4.1 The 3D Quantum Harmonic Oscillator

Solving the quantum harmonic oscillator in one dimension proved to be quite a slog, but we will see that in more than one dimension it is much easier! This is because we can use the method of separation of variables to break down the problem into copies of the one-dimensional problem, for which we already know the solution.

4.1.1 Schrodinger Equation for the 3D QHO

The first thing we need to do is write out the potential energy so that we can write down the Schrodinger equation. The particle is going to be under the influence of a central force $\boldsymbol{F}=-\sqrt{\omega/m}\boldsymbol{r}$ , which gives a potential energy

\hat{V}=\frac{1}{2}m\omega^{2}\hat{r}^{2}=\frac{1}{2}m\omega^{2}(\hat{x}^{2}+% \hat{y}^{2}+\hat{z}^{2}).

(4.1)

Note that here we are assuming that force grows in magnitude with the same rate in every direction, and therefore the natural frequency $\omega$ is the same in all directions. We call an oscillator like this isotropic.

For kinetic energy, we can write

\hat{T}=\frac{\hat{p}^{2}}{2m}=\frac{\hat{\boldsymbol{p}}\cdot\hat{\boldsymbol% {p}}}{2m},

(4.2)

where $\hat{\boldsymbol{p}}$ is the 3D momentum operator, which components $\hat{\boldsymbol{p}}=(\hat{p}_{x},\hat{p}_{y},\hat{p}_{z})$ given by

$\displaystyle\hat{p}_{x}$	$\displaystyle=-i\hbar\frac{\partial}{\partial x}$	(4.3)
$\displaystyle\hat{p}_{y}$	$\displaystyle=-i\hbar\frac{\partial}{\partial y}$	(4.4)
$\displaystyle\hat{p}_{z}$	$\displaystyle=-i\hbar\frac{\partial}{\partial z}.$	(4.5)

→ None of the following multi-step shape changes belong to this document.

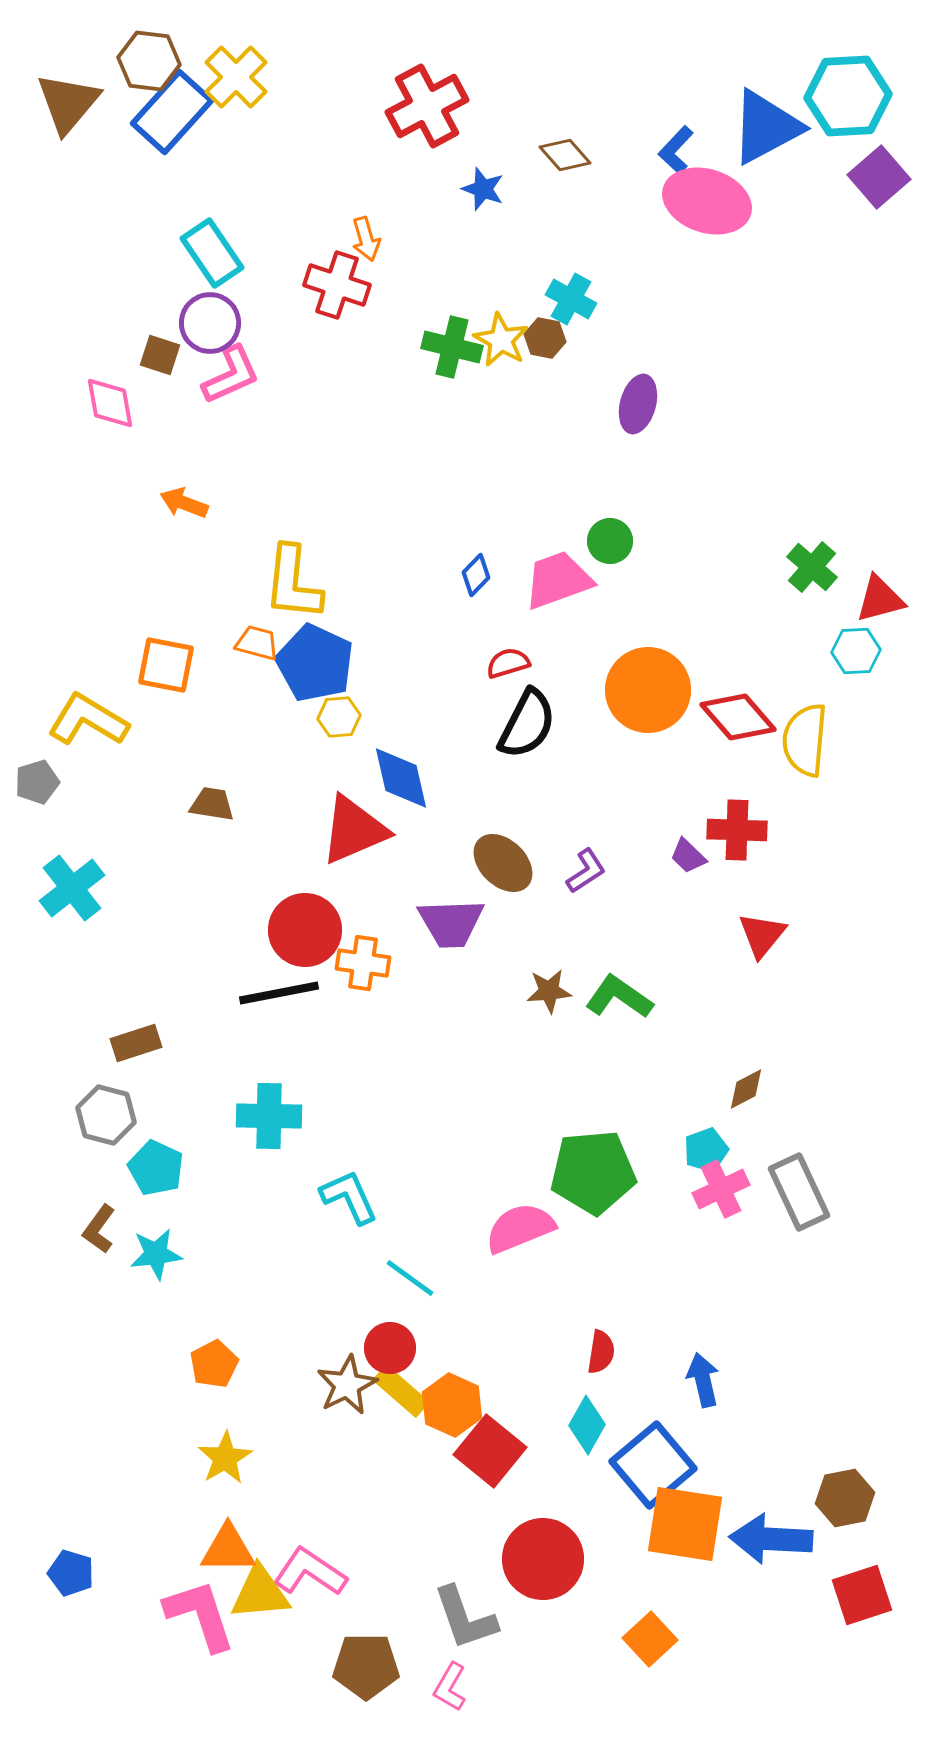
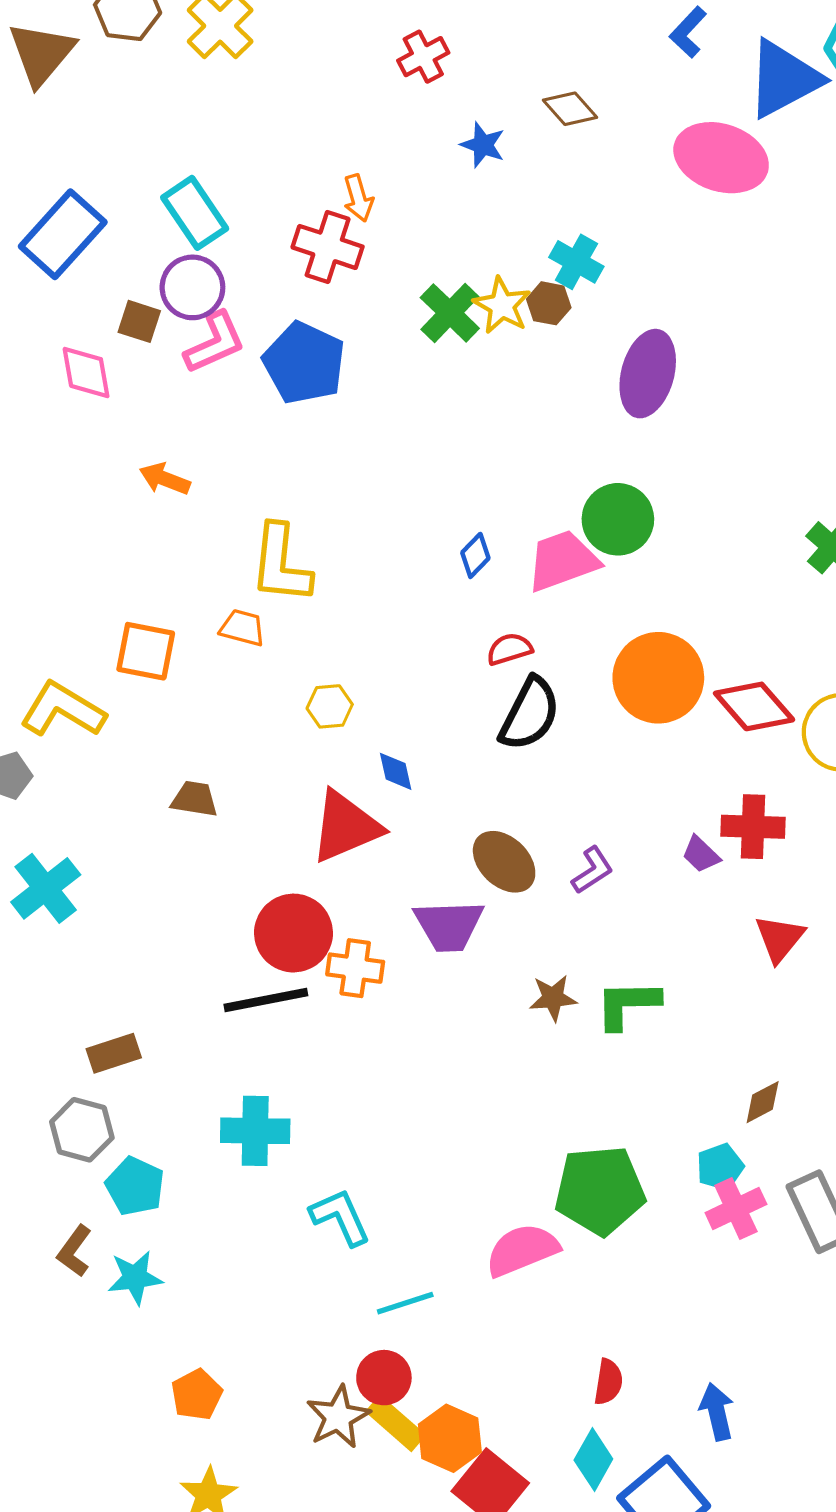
red cross: (427, 106) -> (423, 57), size x0.6
blue rectangle: (172, 112) -> (63, 234), moved
blue L-shape: (676, 150) -> (688, 32), moved
green cross: (452, 347) -> (450, 313), turned 30
purple ellipse: (638, 404) -> (648, 374), size x1.4
green circle: (610, 541) -> (618, 519), size x1.5
blue pentagon: (315, 663) -> (304, 363), moved
blue diamond: (401, 778) -> (396, 771), size x0.6
green L-shape: (619, 997) -> (627, 1004), turned -36
cyan line: (410, 1278) -> (405, 1303), turned -54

Therefore, kinetic energy in 3D can be written as

$\displaystyle\hat{T}$	$\displaystyle=\frac{1}{2m}(\hat{p}_{x}^{2}+\hat{p}_{y}^{2}+\hat{p}_{z}^{2})$	(4.6)
	$\displaystyle=-\frac{\hbar^{2}}{2m}\left(\frac{\partial^{2}}{\partial x^{2}}+% \frac{\partial^{2}}{\partial y^{2}}+\frac{\partial^{2}}{\partial z^{2}}\right)$	(4.7)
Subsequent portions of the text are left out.